Exercise aim ::
Return each line of the listing below, unchanged, and omit the images.

(Dataset extract Opens)

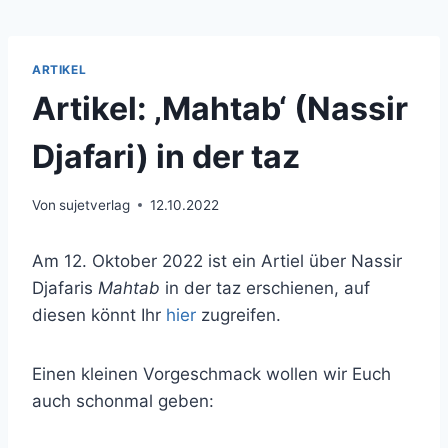
ARTIKEL
Artikel: ‚Mahtab‘ (Nassir
Djafari) in der taz
Von
sujetverlag
12.10.2022
Am 12. Oktober 2022 ist ein Artiel über Nassir
Djafaris
Mahtab
in der taz erschienen, auf
diesen könnt Ihr
hier
zugreifen.
Einen kleinen Vorgeschmack wollen wir Euch
auch schonmal geben:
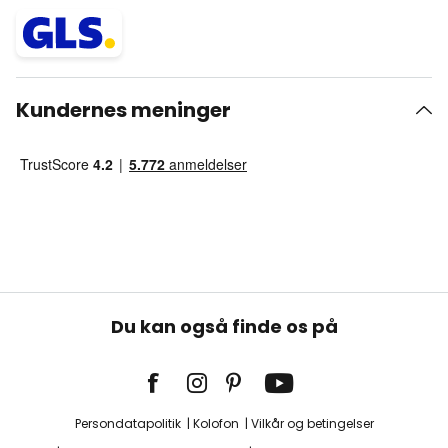
Kundernes meninger
Du kan også finde os på
Persondatapolitik
Kolofon
Vilkår og betingelser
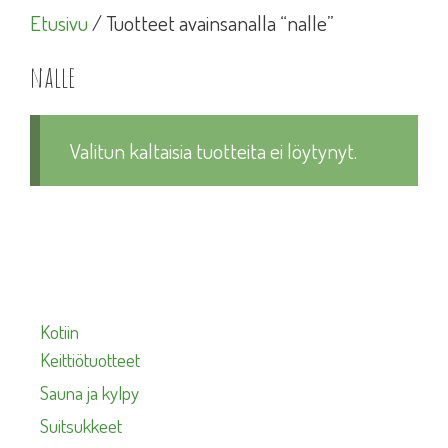
Etusivu
/ Tuotteet avainsanalla “nalle”
nalle
Valitun kaltaisia tuotteita ei löytynyt.
Kotiin
Keittiötuotteet
Sauna ja kylpy
Suitsukkeet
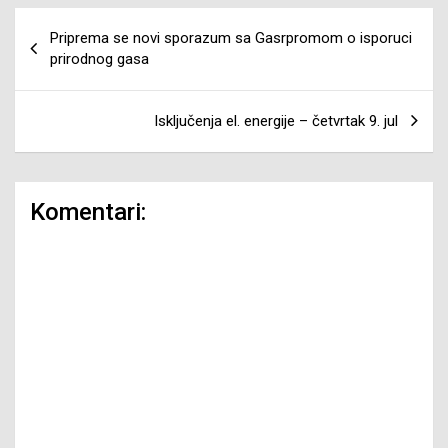
Navigacija
Priprema se novi sporazum sa Gasrpromom o isporuci
članaka
prirodnog gasa
Isključenja el. energije – četvrtak 9. jul
Komentari:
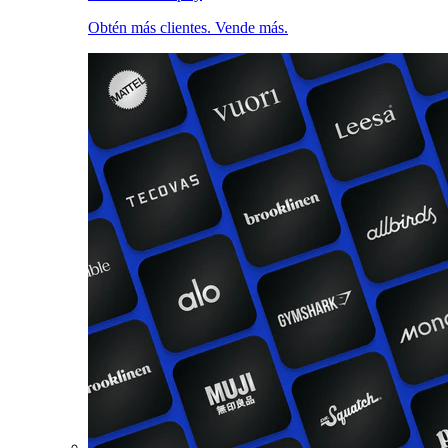
Obtén más clientes. Vende más.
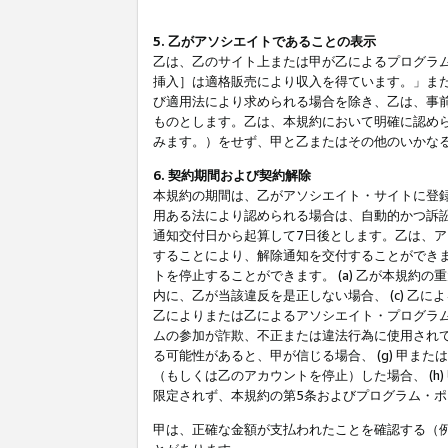
5. 乙がアソシエイトであることの表示
乙は、乙のサイト上または甲が乙によるプログラム
挿入］は適格販売により収入を得ています。」ま
び適用法により求められる場合を除き、乙は、事
ものとします。乙は、本規約において明確に認め
みます。）をせず、甲と乙またはその他のいかな
6. 契約期間および契約解除
本規約の期間は、乙がアソシエイト・サイトに登
用ある法により認められる場合は、自動的かつ訴
通知交付日から起算して7日後とします。乙は、
することにより、解除通知を交付することができ
トを停止することができます。 (a) 乙が本規約
内に、乙が当該違反を是正しない場合、 (c) 乙
乙によりまたは乙によるアソシエイト・プログラム
ムの参加が詐欺、不正または違法行為に使用されて
る可能性があると、甲が信じる場合、 (g) 甲
（もしくは乙のアカウントを停止）した場合、 (h
限定されず、本規約の第5条およびプログラム・
甲は、正確な金額が支払われたことを確認する（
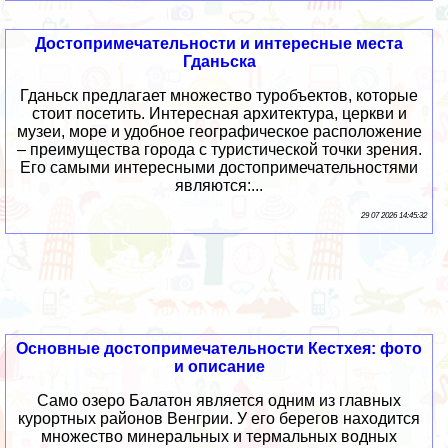
Достопримечательности и интересные места
Гданьска
Гданьск предлагает множество туробъектов, которые
стоит посетить. Интересная архитектура, церкви и
музеи, море и удобное географическое расположение
– преимущества города с туристической точки зрения.
Его самыми интересными достопримечательностями
являются:...
29 07 2026 14:45:32
Основные достопримечательности Кестхея: фото
и описание
Само озеро Балатон является одним из главных
курортных районов Венгрии. У его берегов находится
множество минеральных и термальных водных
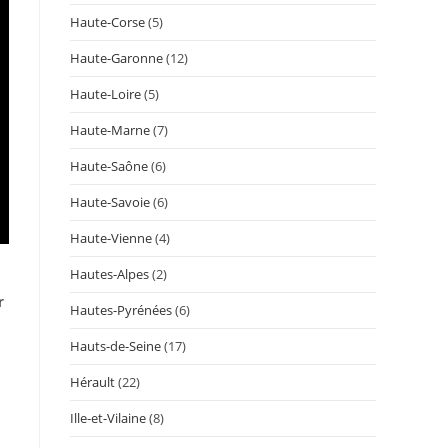
Haute-Corse
(5)
Haute-Garonne
(12)
Haute-Loire
(5)
Haute-Marne
(7)
Haute-Saône
(6)
Haute-Savoie
(6)
Haute-Vienne
(4)
Hautes-Alpes
(2)
r
Hautes-Pyrénées
(6)
Hauts-de-Seine
(17)
Hérault
(22)
Ille-et-Vilaine
(8)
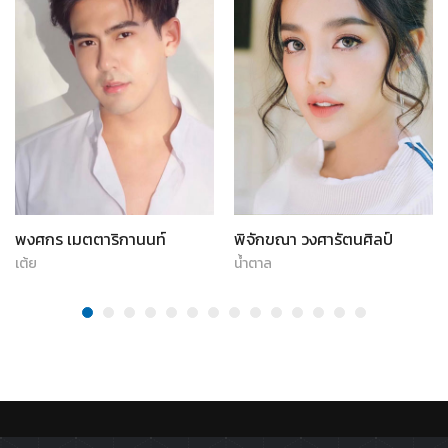
พงศกร เมตตาริกานนท์
พิจักขณา วงศารัตนศิลป์
เต้ย
น้ำตาล
ติดตาม :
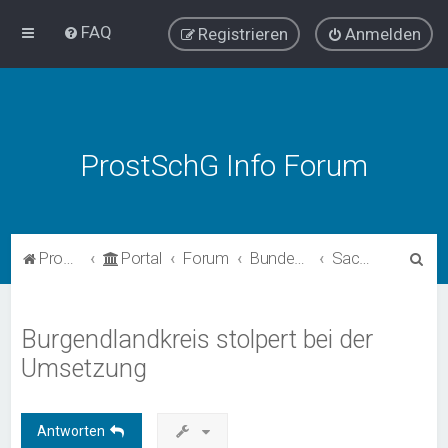
FAQ
Registrieren
Anmelden
ProstSchG Info Forum
S
ProstSchG
Portal
Forum
Bundesländer - Umsetzung und Erfahrungen mit ProstSchG
Sachsen-Anhalt
u
c
Burgendlandkreis stolpert bei der
h
Umsetzung
e
Antworten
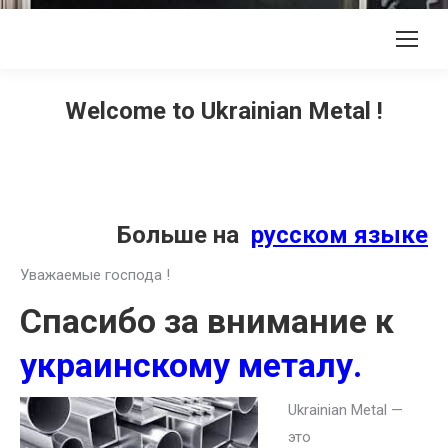
Welcome to Ukrainian Metal !
Больше на
русском языке
Уважаемые господа !
Спасибо за внимание к
украинскому металу.
Ukrainian Metal —
это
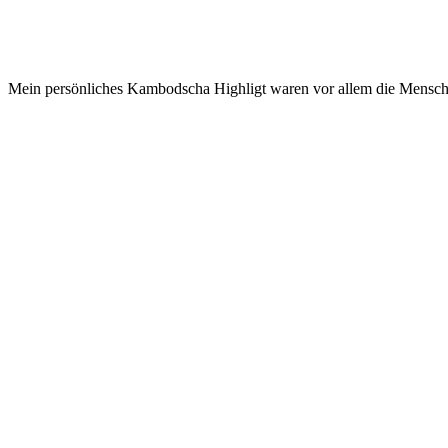
Mein persönliches Kambodscha Highligt waren vor allem die Mensch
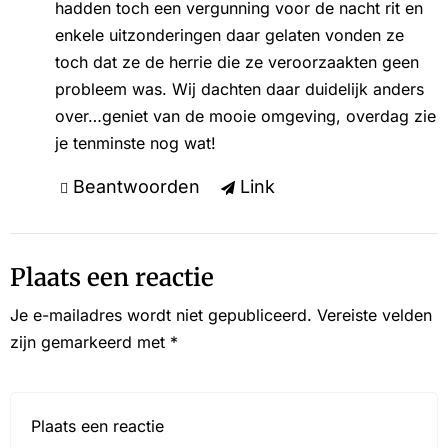
hadden toch een vergunning voor de nacht rit en
enkele uitzonderingen daar gelaten vonden ze
toch dat ze de herrie die ze veroorzaakten geen
probleem was. Wij dachten daar duidelijk anders
over…geniet van de mooie omgeving, overdag zie
je tenminste nog wat!
Beantwoorden
Link
Plaats een reactie
Je e-mailadres wordt niet gepubliceerd.
Vereiste velden
zijn gemarkeerd met
*
Reactie*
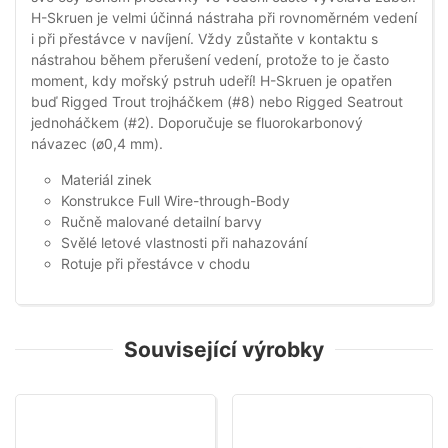
H-Skruen je velmi účinná nástraha při rovnoměrném vedení
i při přestávce v navíjení. Vždy zůstaňte v kontaktu s
nástrahou během přerušení vedení, protože to je často
moment, kdy mořský pstruh udeří! H-Skruen je opatřen
buď Rigged Trout trojháčkem (#8) nebo Rigged Seatrout
jednoháčkem (#2). Doporučuje se fluorokarbonový
návazec (ø0,4 mm).
Materiál zinek
Konstrukce Full Wire-through-Body
Ručně malované detailní barvy
Svělé letové vlastnosti při nahazování
Rotuje při přestávce v chodu
Související výrobky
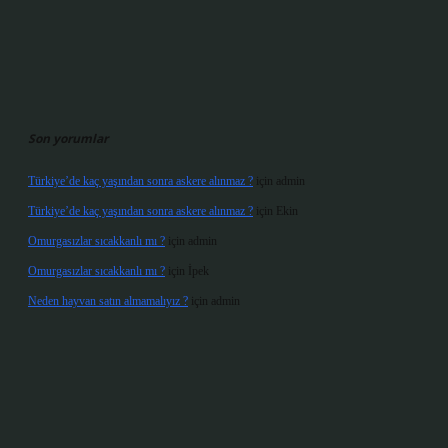
Son yorumlar
Türkiye’de kaç yaşından sonra askere alınmaz ?
için
admin
Türkiye’de kaç yaşından sonra askere alınmaz ?
için
Ekin
Omurgasızlar sıcakkanlı mı ?
için
admin
Omurgasızlar sıcakkanlı mı ?
için
İpek
Neden hayvan satın almamalıyız ?
için
admin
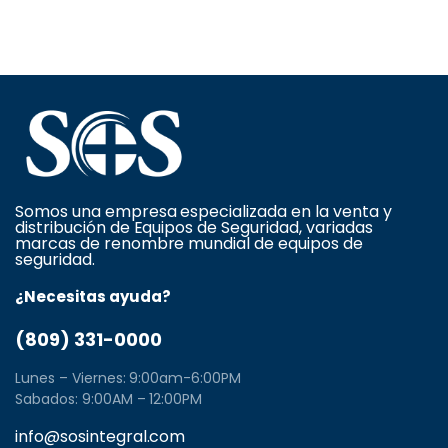
Somos una empresa especializada en la venta y
distribución de Equipos de Seguridad, variadas
marcas de renombre mundial de equipos de
seguridad.
¿Necesitas ayuda?
(809) 331-0000
Lunes – Viernes: 9:00am-6:00PM
Sabados: 9:00AM – 12:00PM
info@sosintegral.com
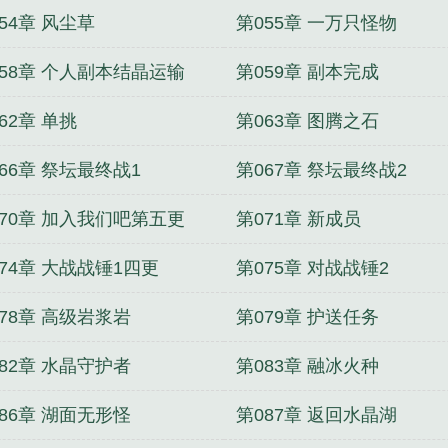
54章 风尘草
第055章 一万只怪物
058章 个人副本结晶运输
第059章 副本完成
62章 单挑
第063章 图腾之石
66章 祭坛最终战1
第067章 祭坛最终战2
070章 加入我们吧第五更
第071章 新成员
74章 大战战锤1四更
第075章 对战战锤2
78章 高级岩浆岩
第079章 护送任务
82章 水晶守护者
第083章 融冰火种
86章 湖面无形怪
第087章 返回水晶湖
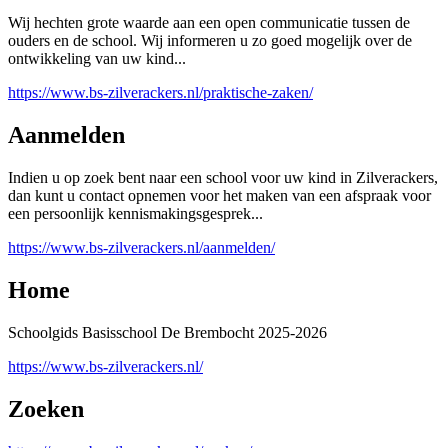
Wij hechten grote waarde aan een open communicatie tussen de
ouders en de school. Wij informeren u zo goed mogelijk over de
ontwikkeling van uw kind...
https://www.bs-zilverackers.nl/praktische-zaken/
Aanmelden
Indien u op zoek bent naar een school voor uw kind in Zilverackers,
dan kunt u contact opnemen voor het maken van een afspraak voor
een persoonlijk kennismakingsgesprek...
https://www.bs-zilverackers.nl/aanmelden/
Home
Schoolgids Basisschool De Brembocht 2025-2026
https://www.bs-zilverackers.nl/
Zoeken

(Dataset extract Closes)

Answer to this exercise ::
ARTIKEL
Artikel: ‚Mahtab‘ (Nassir
Djafari) in der taz
Von
sujetverlag
12.10.2022
Am 12. Oktober 2022 ist ein Artiel über Nassir
Djafaris
Mahtab
in der taz erschienen, auf
diesen könnt Ihr
hier
zugreifen.
Einen kleinen Vorgeschmack wollen wir Euch
auch schonmal geben:
Kundernes meninger
Du kan også finde os på
Persondatapolitik
Kolofon
Vilkår og betingelser
Etusivu
/ Tuotteet avainsanalla “nalle”
nalle
Valitun kaltaisia tuotteita ei löytynyt.
Kotiin
Keittiötuotteet
Sauna ja kylpy
Suitsukkeet
Navigacija
Priprema se novi sporazum sa Gasrpromom o isporuci
članaka
prirodnog gasa
Isključenja el. energije – četvrtak 9. jul
Komentari:
Obtén más clientes. Vende más.
5. 乙がアソシエイトであることの表示
乙は、乙のサイト上または甲が乙によるプログラム
挿入］は適格販売により収入を得ています。」ま
び適用法により求められる場合を除き、乙は、事
ものとします。乙は、本規約において明確に認め
みます。）をせず、甲と乙またはその他のいかな
6. 契約期間および契約解除
本規約の期間は、乙がアソシエイト・サイトに登
用ある法により認められる場合は、自動的かつ訴
通知交付日から起算して7日後とします。乙は、
することにより、解除通知を交付することができ
トを停止することができます。 (a) 乙が本規約
内に、乙が当該違反を是正しない場合、 (c) 乙
乙によりまたは乙によるアソシエイト・プログラム
ムの参加が詐欺、不正または違法行為に使用されて
る可能性があると、甲が信じる場合、 (g) 甲
（もしくは乙のアカウントを停止）した場合、 (h
限定されず、本規約の第5条およびプログラム・
甲は、正確な金額が支払われたことを確認する（
Достопримечательности и интересные места
Гданьска
Гданьск предлагает множество туробъектов, которые
стоит посетить. Интересная архитектура, церкви и
музеи, море и удобное географическое расположение
– преимущества города с туристической точки зрения.
Его самыми интересными достопримечательностями
являются:...
29 07 2026 14:45:32
Основные достопримечательности Кестхея: фото
и описание
Само озеро Балатон является одним из главных
курортных районов Венгрии. У его берегов находится
множество минеральных и термальных водных
Haute-Corse
(5)
Haute-Garonne
(12)
Haute-Loire
(5)
Haute-Marne
(7)
Haute-Saône
(6)
Haute-Savoie
(6)
Haute-Vienne
(4)
Hautes-Alpes
(2)
r
Hautes-Pyrénées
(6)
Hauts-de-Seine
(17)
Hérault
(22)
Ille-et-Vilaine
(8)
พงศกร เมตตาริกานนท์
พิจักขณา วงศารัตนศิลป์
เต้ย
น้ำตาล
ติดตาม :
FAQ
Registrieren
Anmelden
ProstSchG Info Forum
S
ProstSchG
Portal
Forum
Bundesländer - Umsetzung und Erfahrungen mit ProstSchG
Sachsen-Anhalt
u
c
Burgendlandkreis stolpert bei der
h
Umsetzung
e
Antworten
Welcome to Ukrainian Metal !
Больше на
русском языке
Уважаемые господа !
Спасибо за внимание к
украинскому металу.
Ukrainian Metal —
это
Mein persönliches Kambodscha Highligt waren vor allem die Mensch
hadden toch een vergunning voor de nacht rit en
enkele uitzonderingen daar gelaten vonden ze
toch dat ze de herrie die ze veroorzaakten geen
probleem was. Wij dachten daar duidelijk anders
over…geniet van de mooie omgeving, overdag zie
je tenminste nog wat!
Beantwoorden
Link
Plaats een reactie
Je e-mailadres wordt niet gepubliceerd.
Vereiste velden
zijn gemarkeerd met
*
Reactie*
H-Skruen je velmi účinná nástraha při rovnoměrném vedení
i při přestávce v navíjení. Vždy zůstaňte v kontaktu s
nástrahou během přerušení vedení, protože to je často
moment, kdy mořský pstruh udeří! H-Skruen je opatřen
buď Rigged Trout trojháčkem (#8) nebo Rigged Seatrout
jednoháčkem (#2). Doporučuje se fluorokarbonový
návazec (ø0,4 mm).
Materiál zinek
Konstrukce Full Wire-through-Body
Ručně malované detailní barvy
Svělé letové vlastnosti při nahazování
Rotuje při přestávce v chodu
Související výrobky
Son yorumlar
Türkiye’de kaç yaşından sonra askere alınmaz ?
için
admin
Türkiye’de kaç yaşından sonra askere alınmaz ?
için
Ekin
Omurgasızlar sıcakkanlı mı ?
için
admin
Omurgasızlar sıcakkanlı mı ?
için
İpek
Neden hayvan satın almamalıyız ?
için
admin
Somos una empresa especializada en la venta y
distribución de Equipos de Seguridad, variadas
marcas de renombre mundial de equipos de
seguridad.
¿Necesitas ayuda?
(809) 331-0000
Lunes – Viernes: 9:00am-6:00PM
Sabados: 9:00AM – 12:00PM
info@sosintegral.com
54章 风尘草
第055章 一万只怪物
058章 个人副本结晶运输
第059章 副本完成
62章 单挑
第063章 图腾之石
66章 祭坛最终战1
第067章 祭坛最终战2
070章 加入我们吧第五更
第071章 新成员
74章 大战战锤1四更
第075章 对战战锤2
78章 高级岩浆岩
第079章 护送任务
82章 水晶守护者
第083章 融冰火种
86章 湖面无形怪
第087章 返回水晶湖
Wij hechten grote waarde aan een open communicatie tussen de
ouders en de school. Wij informeren u zo goed mogelijk over de
ontwikkeling van uw kind...
https://www.bs-zilverackers.nl/praktische-zaken/
Aanmelden
Indien u op zoek bent naar een school voor uw kind in Zilverackers,
dan kunt u contact opnemen voor het maken van een afspraak voor
een persoonlijk kennismakingsgesprek...
https://www.bs-zilverackers.nl/aanmelden/
Home
Schoolgids Basisschool De Brembocht 2025-2026
https://www.bs-zilverackers.nl/
Zoeken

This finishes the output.